Pertama, mengingat situasi yang bergejolak di Manipur, yang bertentangan dengan sistem peradilan pidana yang adil, persidangan atas kasus-kasus yang diselidiki oleh SIT harus segera dipindahkan ke luar Manipur, dan pengadilan yang berwenang harus diizinkan untuk mengetahui tuduhan-tuduhan yang telah diajukan. Kedua, SIT harus diarahkan untuk mengisi kesenjangan informasi yang ada dan memberikan informasi terkini kepada pemohon dan keluarga korban yang meninggal mengenai kemajuan penyelidikan dan persidangan.
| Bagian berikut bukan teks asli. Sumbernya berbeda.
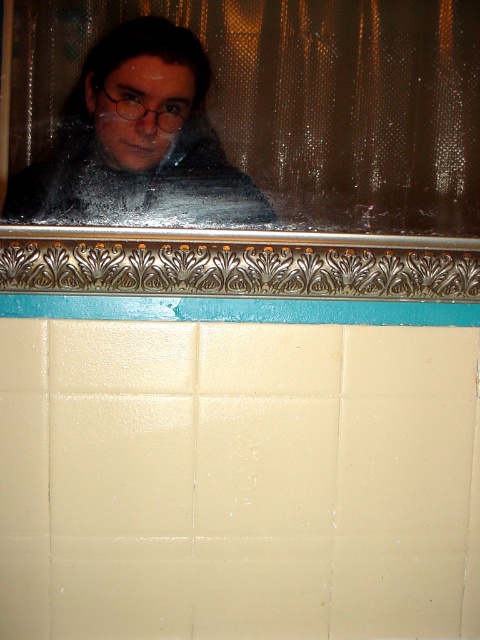 Question: Which point is closer to the camera taking this photo?

Choices:
 (A) (137, 20)
 (B) (332, 10)

Answer: (A)

Question: Which point is farther to the camera?

Choices:
 (A) metallic frame at upper center
 (B) matte black scarf at upper center

Answer: (B)

Question: Can you confirm if metallic frame at upper center is thinner than matte black scarf at upper center?

Choices:
 (A) no
 (B) yes

Answer: (A)

Question: Does metallic frame at upper center have a larger size compared to matte black scarf at upper center?

Choices:
 (A) yes
 (B) no

Answer: (A)

Question: Is metallic frame at upper center bigger than matte black scarf at upper center?

Choices:
 (A) no
 (B) yes

Answer: (B) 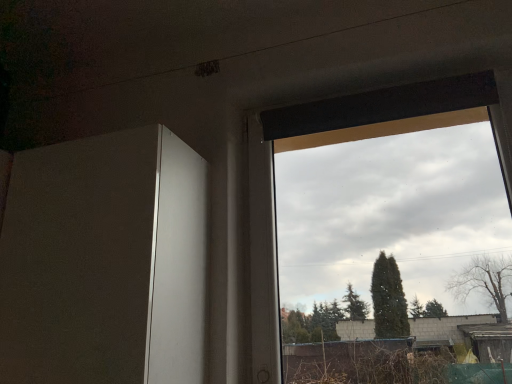 The width and height of the screenshot is (512, 384). What do you see at coordinates (105, 262) in the screenshot? I see `white glossy door at left` at bounding box center [105, 262].

Locate an element on the screen. This screenshot has width=512, height=384. white glossy door at left is located at coordinates (105, 262).

In the scene shown: Measure the distance between point (x=170, y=231) and camera.

Point (x=170, y=231) and camera are 3.66 feet apart.

Where is `white glossy door at left`? white glossy door at left is located at coordinates (105, 262). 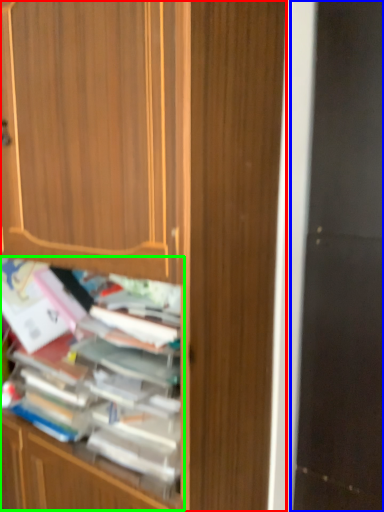 Question: Which is nearer to the cabinetry (highlighted by a red box)? screen door (highlighted by a blue box) or shelf (highlighted by a green box).

Choices:
 (A) screen door
 (B) shelf

Answer: (B) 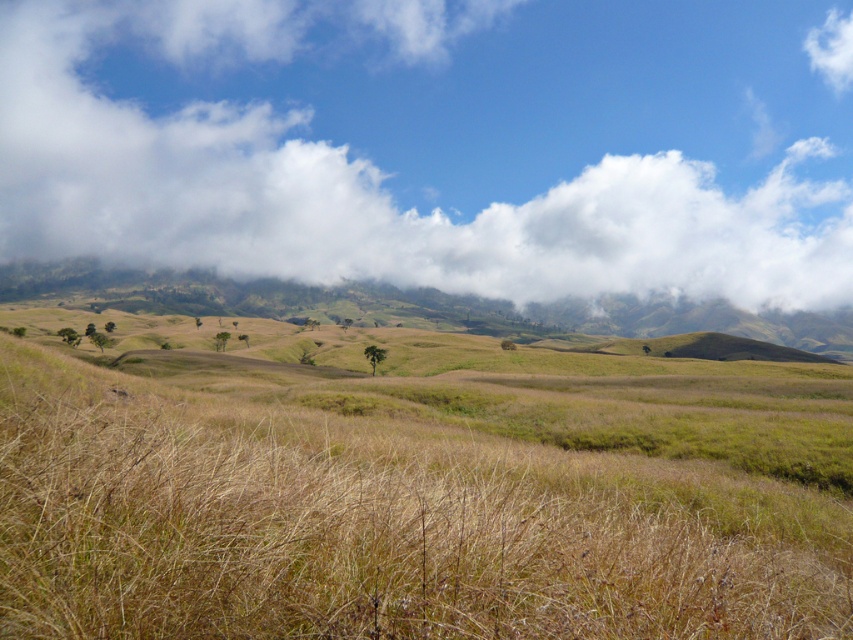 Is white fluffy cloud at upper center below dry grass at center?

Incorrect, white fluffy cloud at upper center is not positioned below dry grass at center.

Between point (776, 32) and point (15, 602), which one is positioned in front?

Point (15, 602) is in front.

Does point (202, 12) lie behind point (585, 545)?

That is True.

Identify the location of white fluffy cloud at upper center. The image size is (853, 640). (440, 147). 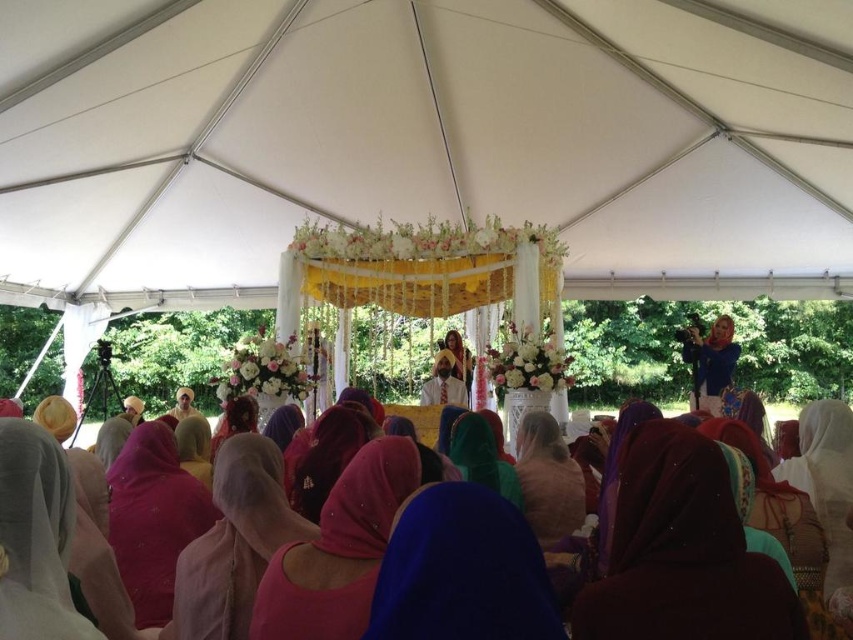 Question: Considering the relative positions of yellow fabric canopy at center and blue fabric camera at upper right in the image provided, where is yellow fabric canopy at center located with respect to blue fabric camera at upper right?

Choices:
 (A) left
 (B) right

Answer: (A)

Question: Which is farther from the yellow fabric canopy at center?

Choices:
 (A) matte pink veil at center
 (B) purple satin dupatta at center

Answer: (B)

Question: Considering the real-world distances, which object is farthest from the matte pink veil at center?

Choices:
 (A) pink satin dupatta at lower left
 (B) matte pink headscarf at lower left
 (C) pink satin dupatta at lower center
 (D) blue fabric camera at upper right

Answer: (D)

Question: Does pink satin dupatta at center have a smaller size compared to pink satin dupatta at lower center?

Choices:
 (A) no
 (B) yes

Answer: (A)

Question: Based on their relative distances, which object is nearer to the white fabric canopy at center?

Choices:
 (A) pink satin dupatta at lower center
 (B) blue fabric headscarf at center
 (C) matte pink headscarf at lower left

Answer: (A)

Question: Does pink satin dupatta at center appear over pink satin dupatta at lower left?

Choices:
 (A) no
 (B) yes

Answer: (B) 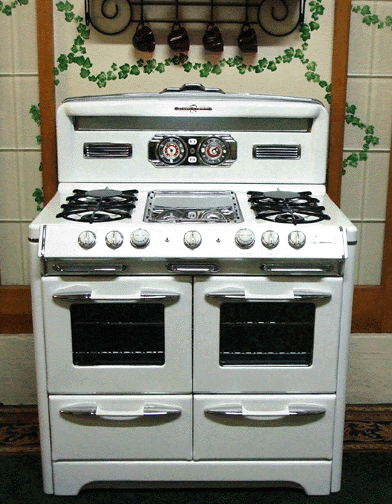 Where is `mug`? mug is located at coordinates (147, 37), (181, 38), (219, 38), (251, 43). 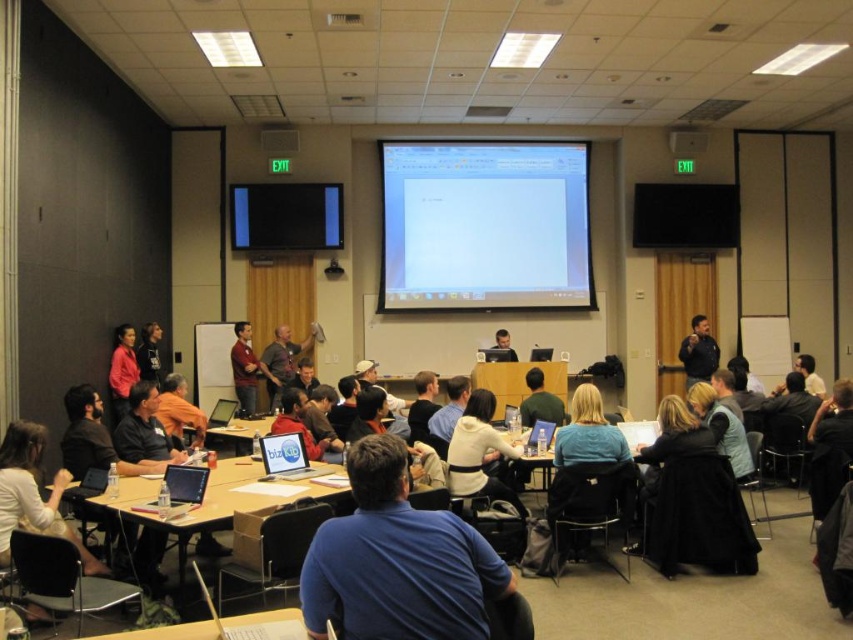 Question: Which of these objects is positioned farthest from the matte white board at upper center?

Choices:
 (A) blue cotton shirt at center
 (B) green matte shirt at center
 (C) matte plastic table at center
 (D) orange fabric shirt at center

Answer: (A)

Question: Does white glossy projector screen at upper center appear on the right side of matte black shirt at center?

Choices:
 (A) no
 (B) yes

Answer: (B)

Question: Is black glossy monitor at upper center to the left of green matte shirt at center from the viewer's perspective?

Choices:
 (A) yes
 (B) no

Answer: (A)

Question: Where is white glossy projector screen at upper center located in relation to matte white board at upper center in the image?

Choices:
 (A) right
 (B) left

Answer: (B)

Question: Estimate the real-world distances between objects in this image. Which object is closer to the white glossy projector screen at upper center?

Choices:
 (A) matte black jacket at center
 (B) black glossy monitor at upper center
 (C) wooden at center
 (D) blue cotton shirt at center

Answer: (B)

Question: Which point appears closest to the camera in this image?

Choices:
 (A) (451, 452)
 (B) (701, 150)
 (C) (532, 381)
 (D) (120, 333)

Answer: (A)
Ketiga, mengingat besarnya beragam permasalahan yang timbul dari konflik di Manipur, yang masih ada dan kemungkinan akan terus berlanjut karena defisit tata kelola yang akut, maka Komisi bipartisan yang mempunyai kekuasaan tinggi dan terdiri dari orang-orang terkemuka, termasuk anggota dari kedua komunitas tersebut, harus dibentuk. terbentuk dalam konflik. Komisi ini, pada gilirannya, harus melaporkan temuannya langsung ke majelis khusus Mahkamah Agung, yang harus diberi tugas khusus untuk mengadili kasus-kasus yang berkaitan dengan kekerasan etnis di Manipur.

John Simte adalah seorang pengacara dan peneliti.